* **Exercise requirements**:
Give an exact copy of the data that follows, but none of its pictures.

<<<<

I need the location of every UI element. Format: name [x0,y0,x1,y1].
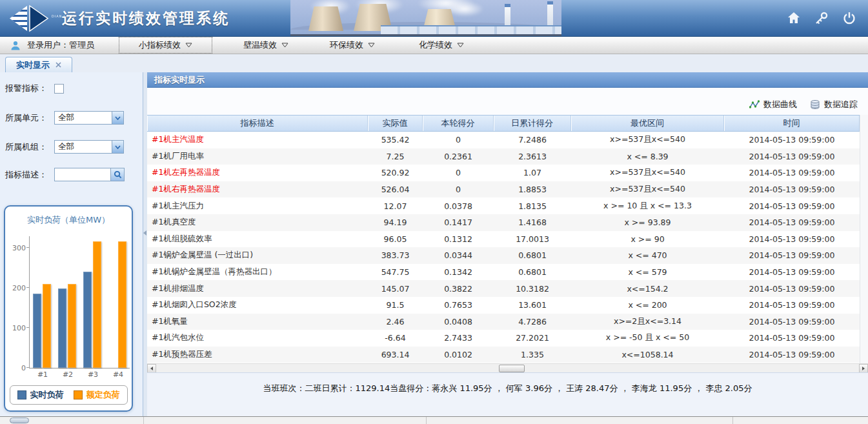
alarm-indicator-label: 报警指标： [5,83,54,94]
cell-range: x <= 8.39 [571,152,724,161]
legend-label: 额定负荷 [86,389,120,401]
legend-swatch [74,390,83,399]
table-vertical-scrollbar[interactable] [860,115,868,363]
tab-strip: 实时显示 [0,54,868,72]
page-title: 运行实时绩效管理系统 [62,8,230,28]
cell-value: 2.46 [368,317,423,327]
home-icon[interactable] [787,11,801,25]
table-row[interactable]: #1机左再热器温度520.9201.07x>=537且x<=5402014-05… [147,165,860,181]
cell-time: 2014-05-13 09:59:00 [724,135,860,145]
page-horizontal-scrollbar[interactable] [0,416,868,424]
tab-realtime-display[interactable]: 实时显示 [5,57,72,72]
menu-item-environmental-performance[interactable]: 环保绩效 [321,37,384,53]
cell-range: x<=154.2 [571,284,724,294]
indicator-desc-label: 指标描述： [5,169,54,181]
chart-legend: 实时负荷额定负荷 [10,385,128,405]
bar-chart: 0100200300#1#2#3#4 [29,236,130,368]
legend-item: 额定负荷 [74,389,120,401]
menu-item-small-indicator-performance[interactable]: 小指标绩效 [119,37,212,54]
table-row[interactable]: #1机排烟温度145.070.382210.3182x<=154.22014-0… [147,280,860,297]
collapse-arrow-icon[interactable] [143,230,146,236]
power-icon[interactable] [842,11,856,25]
table-row[interactable]: #1机真空度94.190.14171.4168x >= 93.892014-05… [147,214,860,231]
database-icon [810,99,820,110]
user-icon [10,41,21,50]
search-icon[interactable] [111,168,125,181]
indicator-desc-field: 指标描述： [5,168,143,181]
cell-time: 2014-05-13 09:59:00 [724,152,860,161]
cell-daily: 2.3613 [494,152,571,161]
chevron-down-icon[interactable] [112,141,123,153]
cell-time: 2014-05-13 09:59:00 [724,185,860,194]
cell-time: 2014-05-13 09:59:00 [724,201,860,211]
curve-icon [749,99,760,110]
table-row[interactable]: #1机锅炉金属壁温（再热器出口）547.750.13420.6801x <= 5… [147,264,860,281]
cell-round: 0.0378 [423,201,494,211]
cell-daily: 10.3182 [494,284,571,294]
cell-range: x <= 470 [571,250,724,260]
unit-group-select[interactable]: 全部 [54,140,124,154]
unit-select[interactable]: 全部 [54,111,124,125]
cell-time: 2014-05-13 09:59:00 [724,217,860,227]
cell-round: 0.0408 [423,317,494,327]
cell-round: 0.2361 [423,152,494,161]
cell-daily: 1.335 [494,350,571,359]
unit-field: 所属单元： 全部 [5,111,143,125]
cell-daily: 1.8135 [494,201,571,211]
scroll-right-icon[interactable] [859,364,868,373]
cell-daily: 1.07 [494,168,571,177]
cell-round: 0 [423,135,494,145]
cell-round: 0.3822 [423,284,494,294]
data-curve-label: 数据曲线 [763,99,797,110]
cell-value: 91.5 [368,300,423,310]
table-row[interactable]: #1机厂用电率7.250.23612.3613x <= 8.392014-05-… [147,148,860,165]
menu-item-label: 化学绩效 [419,39,452,51]
main-panel: 指标实时显示 数据曲线 数据追踪 指标描述 实际值 [147,72,868,416]
indicator-desc-input[interactable] [54,168,111,181]
close-icon[interactable] [56,62,61,68]
table-row[interactable]: #1机组脱硫效率96.050.131217.0013x >= 902014-05… [147,231,860,248]
scrollbar-thumb[interactable] [499,365,525,372]
bar-额定负荷-#1 [43,284,51,368]
unit-select-value: 全部 [58,112,74,123]
cell-range: x <= 579 [571,267,724,277]
y-axis-tick: 100 [8,324,26,332]
cell-value: 7.25 [368,152,423,161]
menu-bar: 登录用户：管理员 小指标绩效 壁温绩效 环保绩效 化学绩效 [0,37,868,54]
legend-swatch [17,390,26,399]
chevron-down-icon[interactable] [112,112,123,124]
bar-额定负荷-#3 [93,241,101,368]
shift-status-text: 当班班次：二班日累计：1129.14当盘得分：蒋永兴 11.95分 ， 何军 3… [263,383,752,416]
chart-title: 实时负荷（单位MW） [5,214,132,226]
table-row[interactable]: #1机汽包水位-6.642.743327.2021x >= -50 且 x <=… [147,330,860,347]
column-header-value: 实际值 [368,116,423,131]
table-row[interactable]: #1机预热器压差693.140.01021.335x<=1058.142014-… [147,347,860,363]
bar-额定负荷-#4 [118,241,126,368]
data-trace-label: 数据追踪 [824,99,858,110]
dropdown-arrow-icon [368,43,375,48]
menu-item-wall-temp-performance[interactable]: 壁温绩效 [234,37,298,53]
cell-daily: 17.0013 [494,234,571,244]
table-row[interactable]: #1机烟囱入口SO2浓度91.50.765313.601x <= 2002014… [147,297,860,314]
cell-time: 2014-05-13 09:59:00 [724,234,860,244]
cell-desc: #1机汽包水位 [147,332,368,343]
key-icon[interactable] [814,11,829,25]
table-row[interactable]: #1锅炉金属壁温 (一过出口)383.730.03440.6801x <= 47… [147,247,860,264]
shift-status-bar: 当班班次：二班日累计：1129.14当盘得分：蒋永兴 11.95分 ， 何军 3… [147,372,868,416]
column-header-round: 本轮得分 [423,116,494,131]
page-scrollbar-thumb[interactable] [10,418,29,423]
cell-desc: #1机左再热器温度 [147,167,368,178]
table-horizontal-scrollbar[interactable] [147,363,868,372]
table-row[interactable]: #1机氧量2.460.04084.7286x>=2且x<=3.142014-05… [147,314,860,330]
data-trace-button[interactable]: 数据追踪 [810,99,858,110]
cell-desc: #1锅炉金属壁温 (一过出口) [147,250,368,261]
alarm-indicator-checkbox[interactable] [54,84,64,94]
table-row[interactable]: #1机右再热器温度526.0401.8853x>=537且x<=5402014-… [147,181,860,198]
table-row[interactable]: #1机主汽压力12.070.03781.8135x >= 10 且 x <= 1… [147,197,860,214]
cell-round: 0.0102 [423,350,494,359]
table-row[interactable]: #1机主汽温度535.4207.2486x>=537且x<=5402014-05… [147,132,860,148]
menu-item-chemical-performance[interactable]: 化学绩效 [410,37,473,53]
x-axis-tick: #3 [83,370,103,379]
scroll-left-icon[interactable] [147,364,156,373]
data-curve-button[interactable]: 数据曲线 [749,99,797,110]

>>>>

* **Exercise answer**:
I need the location of every UI element. Format: name [x0,y0,x1,y1].
alarm-indicator-label: 报警指标： [5,83,54,94]
cell-range: x <= 8.39 [571,152,724,161]
legend-label: 额定负荷 [86,389,120,401]
legend-swatch [74,390,83,399]
table-vertical-scrollbar[interactable] [860,115,868,363]
tab-strip: 实时显示 [0,54,868,72]
page-title: 运行实时绩效管理系统 [62,8,230,28]
cell-value: 2.46 [368,317,423,327]
home-icon[interactable] [787,11,801,25]
table-row[interactable]: #1机左再热器温度520.9201.07x>=537且x<=5402014-05… [147,165,860,181]
cell-time: 2014-05-13 09:59:00 [724,135,860,145]
page-horizontal-scrollbar[interactable] [0,416,868,424]
tab-realtime-display[interactable]: 实时显示 [5,57,72,72]
menu-item-environmental-performance[interactable]: 环保绩效 [321,37,384,53]
cell-range: x<=154.2 [571,284,724,294]
indicator-desc-label: 指标描述： [5,169,54,181]
chart-legend: 实时负荷额定负荷 [10,385,128,405]
bar-chart: 0100200300#1#2#3#4 [29,236,130,368]
legend-item: 额定负荷 [74,389,120,401]
menu-item-small-indicator-performance[interactable]: 小指标绩效 [119,37,212,54]
table-row[interactable]: #1机排烟温度145.070.382210.3182x<=154.22014-0… [147,280,860,297]
collapse-arrow-icon[interactable] [143,230,146,236]
power-icon[interactable] [842,11,856,25]
table-row[interactable]: #1机真空度94.190.14171.4168x >= 93.892014-05… [147,214,860,231]
database-icon [810,99,820,110]
user-icon [10,41,21,50]
search-icon[interactable] [111,168,125,181]
indicator-desc-field: 指标描述： [5,168,143,181]
cell-time: 2014-05-13 09:59:00 [724,152,860,161]
cell-daily: 2.3613 [494,152,571,161]
chevron-down-icon[interactable] [112,141,123,153]
cell-time: 2014-05-13 09:59:00 [724,185,860,194]
cell-time: 2014-05-13 09:59:00 [724,201,860,211]
curve-icon [749,99,760,110]
table-row[interactable]: #1机锅炉金属壁温（再热器出口）547.750.13420.6801x <= 5… [147,264,860,281]
cell-round: 0.0378 [423,201,494,211]
cell-daily: 10.3182 [494,284,571,294]
cell-range: x <= 470 [571,250,724,260]
unit-group-select[interactable]: 全部 [54,140,124,154]
unit-select[interactable]: 全部 [54,111,124,125]
cell-time: 2014-05-13 09:59:00 [724,217,860,227]
cell-round: 0.0408 [423,317,494,327]
cell-round: 0.2361 [423,152,494,161]
cell-daily: 1.335 [494,350,571,359]
unit-field: 所属单元： 全部 [5,111,143,125]
cell-daily: 1.8135 [494,201,571,211]
scroll-right-icon[interactable] [859,364,868,373]
cell-daily: 1.07 [494,168,571,177]
cell-round: 0 [423,135,494,145]
cell-round: 0.3822 [423,284,494,294]
data-curve-label: 数据曲线 [763,99,797,110]
cell-value: 91.5 [368,300,423,310]
table-row[interactable]: #1机厂用电率7.250.23612.3613x <= 8.392014-05-… [147,148,860,165]
menu-item-label: 化学绩效 [419,39,452,51]
main-panel: 指标实时显示 数据曲线 数据追踪 指标描述 实际值 [147,72,868,416]
indicator-desc-input[interactable] [54,168,111,181]
close-icon[interactable] [56,62,61,68]
table-row[interactable]: #1机组脱硫效率96.050.131217.0013x >= 902014-05… [147,231,860,248]
scrollbar-thumb[interactable] [499,365,525,372]
bar-额定负荷-#1 [43,284,51,368]
unit-select-value: 全部 [58,112,74,123]
cell-range: x <= 579 [571,267,724,277]
y-axis-tick: 100 [8,324,26,332]
cell-value: 7.25 [368,152,423,161]
menu-bar: 登录用户：管理员 小指标绩效 壁温绩效 环保绩效 化学绩效 [0,37,868,54]
legend-swatch [17,390,26,399]
chevron-down-icon[interactable] [112,112,123,124]
bar-额定负荷-#3 [93,241,101,368]
shift-status-text: 当班班次：二班日累计：1129.14当盘得分：蒋永兴 11.95分 ， 何军 3… [263,383,752,416]
chart-title: 实时负荷（单位MW） [5,214,132,226]
table-row[interactable]: #1机汽包水位-6.642.743327.2021x >= -50 且 x <=… [147,330,860,347]
column-header-value: 实际值 [368,116,423,131]
table-row[interactable]: #1机预热器压差693.140.01021.335x<=1058.142014-… [147,347,860,363]
bar-额定负荷-#4 [118,241,126,368]
data-trace-label: 数据追踪 [824,99,858,110]
dropdown-arrow-icon [368,43,375,48]
menu-item-wall-temp-performance[interactable]: 壁温绩效 [234,37,298,53]
cell-daily: 17.0013 [494,234,571,244]
table-row[interactable]: #1机烟囱入口SO2浓度91.50.765313.601x <= 2002014… [147,297,860,314]
cell-time: 2014-05-13 09:59:00 [724,234,860,244]
cell-desc: #1机汽包水位 [147,332,368,343]
key-icon[interactable] [814,11,829,25]
table-row[interactable]: #1锅炉金属壁温 (一过出口)383.730.03440.6801x <= 47… [147,247,860,264]
shift-status-bar: 当班班次：二班日累计：1129.14当盘得分：蒋永兴 11.95分 ， 何军 3… [147,372,868,416]
column-header-round: 本轮得分 [423,116,494,131]
page-scrollbar-thumb[interactable] [10,418,29,423]
cell-desc: #1机左再热器温度 [147,167,368,178]
table-horizontal-scrollbar[interactable] [147,363,868,372]
table-row[interactable]: #1机氧量2.460.04084.7286x>=2且x<=3.142014-05… [147,314,860,330]
data-trace-button[interactable]: 数据追踪 [810,99,858,110]
cell-desc: #1锅炉金属壁温 (一过出口) [147,250,368,261]
alarm-indicator-checkbox[interactable] [54,84,64,94]
table-row[interactable]: #1机右再热器温度526.0401.8853x>=537且x<=5402014-… [147,181,860,198]
table-row[interactable]: #1机主汽压力12.070.03781.8135x >= 10 且 x <= 1… [147,197,860,214]
cell-round: 0.0102 [423,350,494,359]
table-row[interactable]: #1机主汽温度535.4207.2486x>=537且x<=5402014-05… [147,132,860,148]
menu-item-chemical-performance[interactable]: 化学绩效 [410,37,473,53]
x-axis-tick: #3 [83,370,103,379]
scroll-left-icon[interactable] [147,364,156,373]
data-curve-button[interactable]: 数据曲线 [749,99,797,110]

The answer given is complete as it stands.